Vous êtes le fondateur et dirigez une des maisons indépendantes dans le paysage éditorial aux États-Unis, The New Press. Comment se porte-t-elle, en particulier depuis l’arrivée de la crise ?

Au cours de l’année 2009, toutes les grandes maisons d’édition ont énormément souffert de la crise et ont dû licencier des centaines de leurs salariés. La production et les ventes ont beaucoup diminué parce que la récession aux États-Unis est beaucoup plus grave qu’elle ne l’est en France. Je parlais l’autre jour à notre imprimeur, qui travaille pour la plupart des grandes maisons : il me disait que le tirage moyen pour un nouveau livre était tombé à 3 200 exemplaires environ, alors qu’en France il tourne autour de 8 000 pour un cinquième de la population américaine.

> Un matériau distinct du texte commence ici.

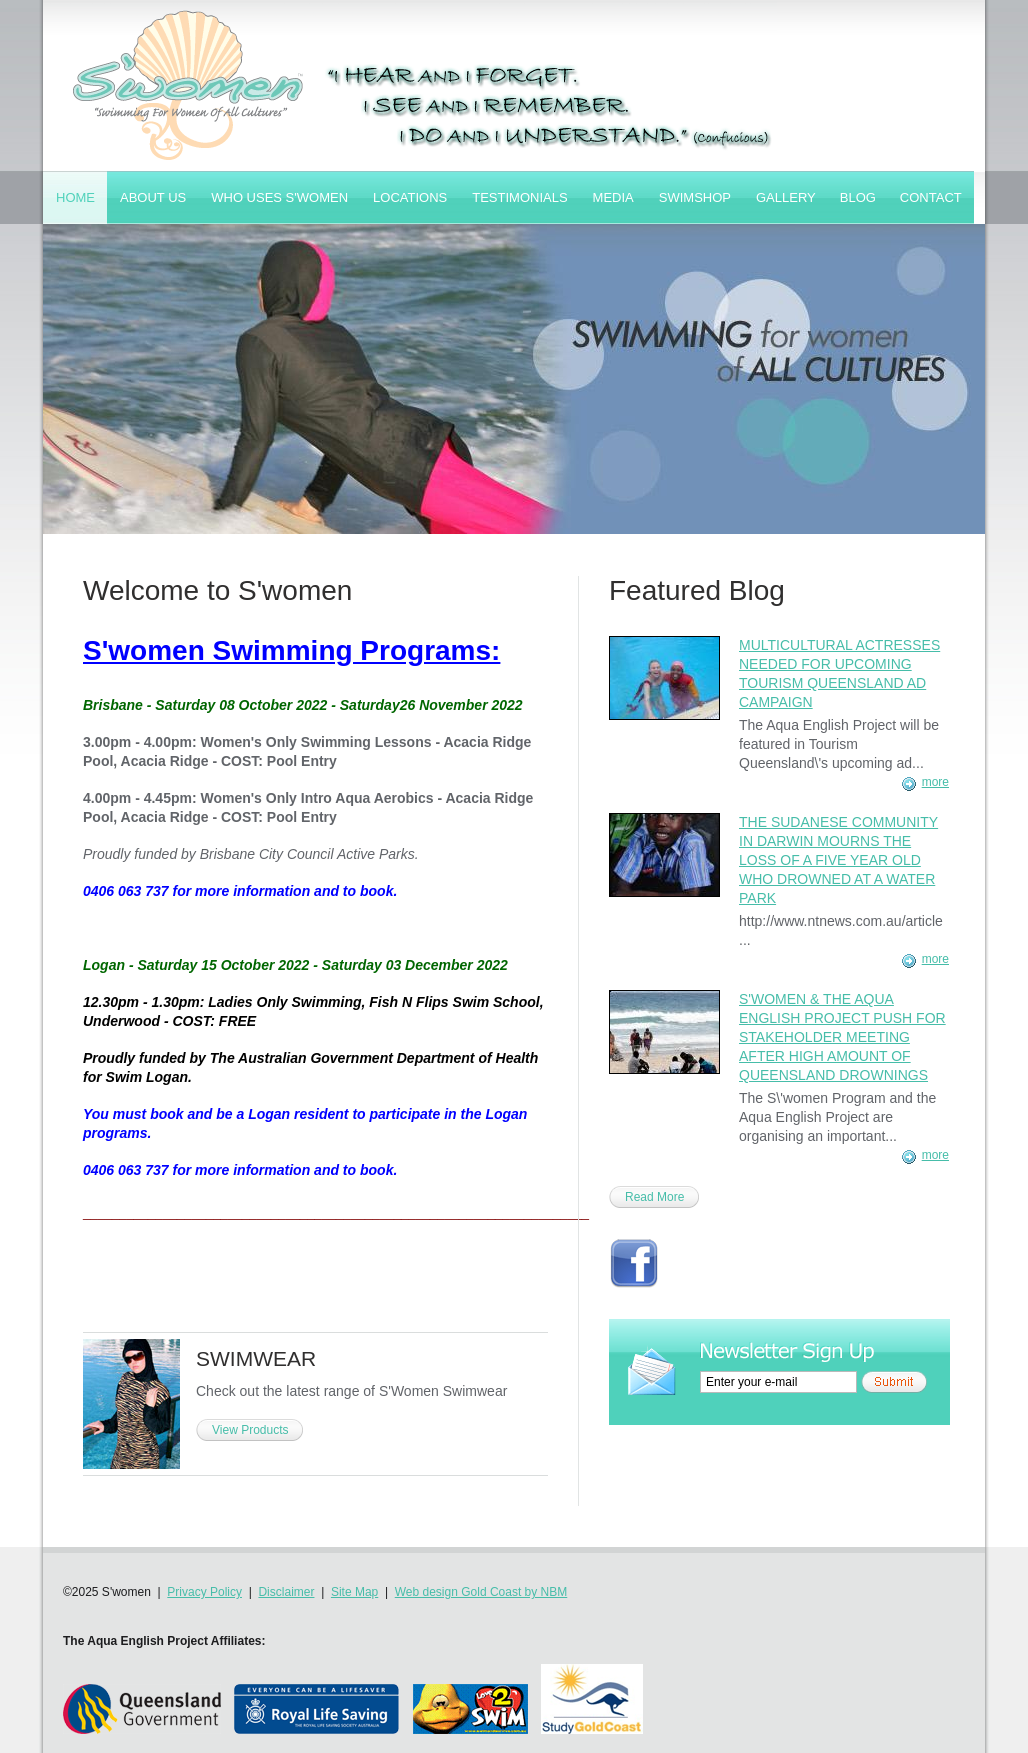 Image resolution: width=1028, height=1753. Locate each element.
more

Cela montre combien l’édition a été frappée. Nous n’avons évidemment aucune aide gouvernementale, mais il existe cependant aux États-Unis un système de fondations, dont je parle dans le livre, qui a pu nous aider comme beaucoup de journaux et d’autres. Mais ce système n’est pas, selon moi, une solution pour la France, et je crois que, si nous avions des aides gouvernementales aux États-Unis, ce serait beaucoup plus simple.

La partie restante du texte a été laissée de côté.